Exercise objective:
Using only the entries below, output the lines starting at the one containing "erce wave, going as far as using auctioning" and ending at the one containing "Diabetic Footwear", exactly and inclusive of both, omitting the pictures.

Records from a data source
=-=-=-=-=

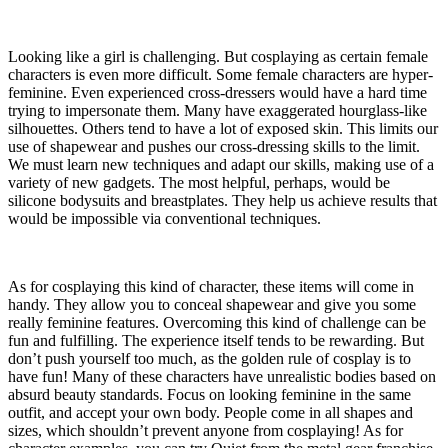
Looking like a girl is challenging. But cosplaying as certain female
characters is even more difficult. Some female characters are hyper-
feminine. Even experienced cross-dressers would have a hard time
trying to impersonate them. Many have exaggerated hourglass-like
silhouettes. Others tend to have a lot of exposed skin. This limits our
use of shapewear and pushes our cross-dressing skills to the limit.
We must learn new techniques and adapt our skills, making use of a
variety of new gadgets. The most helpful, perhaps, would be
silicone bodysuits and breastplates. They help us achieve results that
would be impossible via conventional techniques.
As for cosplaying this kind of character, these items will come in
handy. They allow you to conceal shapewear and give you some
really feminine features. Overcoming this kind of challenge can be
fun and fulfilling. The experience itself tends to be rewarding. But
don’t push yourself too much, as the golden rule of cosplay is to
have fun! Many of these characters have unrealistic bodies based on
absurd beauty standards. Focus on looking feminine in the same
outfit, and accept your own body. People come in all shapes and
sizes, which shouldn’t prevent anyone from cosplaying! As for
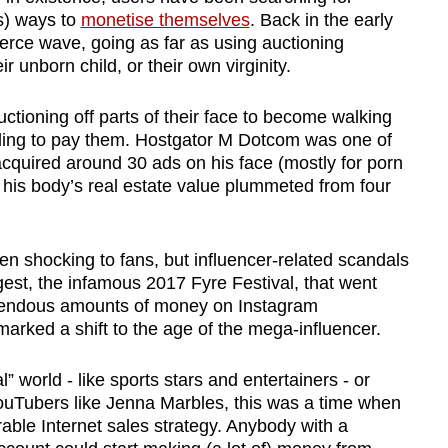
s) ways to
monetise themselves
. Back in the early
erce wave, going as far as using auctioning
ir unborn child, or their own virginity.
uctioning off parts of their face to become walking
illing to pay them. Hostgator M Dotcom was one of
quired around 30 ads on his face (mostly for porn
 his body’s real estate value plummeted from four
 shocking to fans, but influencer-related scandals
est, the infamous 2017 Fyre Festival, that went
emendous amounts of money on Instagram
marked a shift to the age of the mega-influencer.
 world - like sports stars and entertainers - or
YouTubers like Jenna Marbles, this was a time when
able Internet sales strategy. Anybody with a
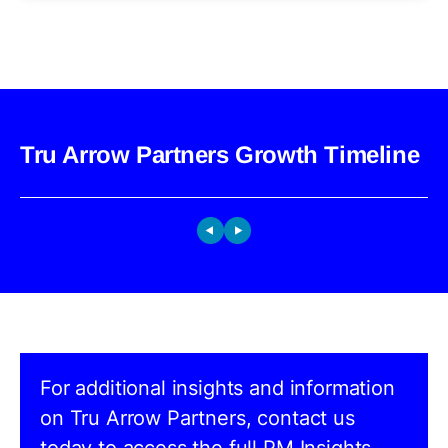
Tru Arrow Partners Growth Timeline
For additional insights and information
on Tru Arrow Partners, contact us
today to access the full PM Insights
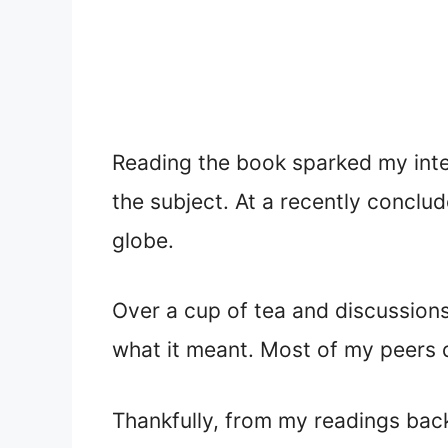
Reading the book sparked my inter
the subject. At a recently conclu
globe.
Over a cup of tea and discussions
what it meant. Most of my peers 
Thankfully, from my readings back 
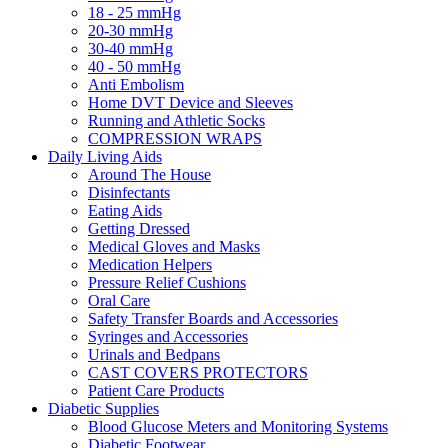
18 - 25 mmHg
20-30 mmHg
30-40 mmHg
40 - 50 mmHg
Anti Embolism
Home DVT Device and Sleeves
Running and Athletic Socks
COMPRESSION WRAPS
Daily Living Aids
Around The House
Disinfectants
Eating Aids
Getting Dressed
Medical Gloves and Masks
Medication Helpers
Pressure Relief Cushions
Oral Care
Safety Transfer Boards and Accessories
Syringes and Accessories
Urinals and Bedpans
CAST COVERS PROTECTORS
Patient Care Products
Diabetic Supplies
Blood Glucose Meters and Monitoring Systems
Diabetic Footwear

=-=-=-=-=

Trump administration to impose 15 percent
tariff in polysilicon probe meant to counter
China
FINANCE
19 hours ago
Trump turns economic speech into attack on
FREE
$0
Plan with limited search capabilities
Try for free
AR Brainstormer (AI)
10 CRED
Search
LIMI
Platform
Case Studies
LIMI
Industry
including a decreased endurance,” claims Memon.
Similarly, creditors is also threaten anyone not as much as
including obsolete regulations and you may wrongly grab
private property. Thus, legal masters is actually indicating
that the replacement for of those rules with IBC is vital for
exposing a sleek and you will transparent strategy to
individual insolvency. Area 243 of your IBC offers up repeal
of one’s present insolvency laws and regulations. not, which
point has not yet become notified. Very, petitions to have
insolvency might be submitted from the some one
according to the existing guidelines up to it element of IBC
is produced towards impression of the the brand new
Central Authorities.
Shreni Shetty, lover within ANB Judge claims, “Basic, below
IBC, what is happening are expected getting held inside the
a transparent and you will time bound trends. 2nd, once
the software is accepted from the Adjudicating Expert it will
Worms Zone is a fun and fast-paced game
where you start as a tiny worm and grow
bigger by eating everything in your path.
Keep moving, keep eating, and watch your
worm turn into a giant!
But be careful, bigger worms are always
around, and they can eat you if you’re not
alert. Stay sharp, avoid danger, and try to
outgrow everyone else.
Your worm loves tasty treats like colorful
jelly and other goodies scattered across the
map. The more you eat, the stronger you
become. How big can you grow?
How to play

=-=-=-=-=

Exercise output:
erce wave, going as far as using auctioning
ir unborn child, or their own virginity.
uctioning off parts of their face to become walking
illing to pay them. Hostgator M Dotcom was one of
quired around 30 ads on his face (mostly for porn
 his body’s real estate value plummeted from four
 shocking to fans, but influencer-related scandals
est, the infamous 2017 Fyre Festival, that went
emendous amounts of money on Instagram
marked a shift to the age of the mega-influencer.
 world - like sports stars and entertainers - or
YouTubers like Jenna Marbles, this was a time when
able Internet sales strategy. Anybody with a
Tru Arrow Partners Growth Timeline
For additional insights and information
on Tru Arrow Partners, contact us
today to access the full PM Insights
Reading the book sparked my inter
the subject. At a recently conclu
globe.
Over a cup of tea and discussions
what it meant. Most of my peers 
Thankfully, from my readings back 
18 - 25 mmHg
20-30 mmHg
30-40 mmHg
40 - 50 mmHg
Anti Embolism
Home DVT Device and Sleeves
Running and Athletic Socks
COMPRESSION WRAPS
Daily Living Aids
Around The House
Disinfectants
Eating Aids
Getting Dressed
Medical Gloves and Masks
Medication Helpers
Pressure Relief Cushions
Oral Care
Safety Transfer Boards and Accessories
Syringes and Accessories
Urinals and Bedpans
CAST COVERS PROTECTORS
Patient Care Products
Diabetic Supplies
Blood Glucose Meters and Monitoring Systems
Diabetic Footwear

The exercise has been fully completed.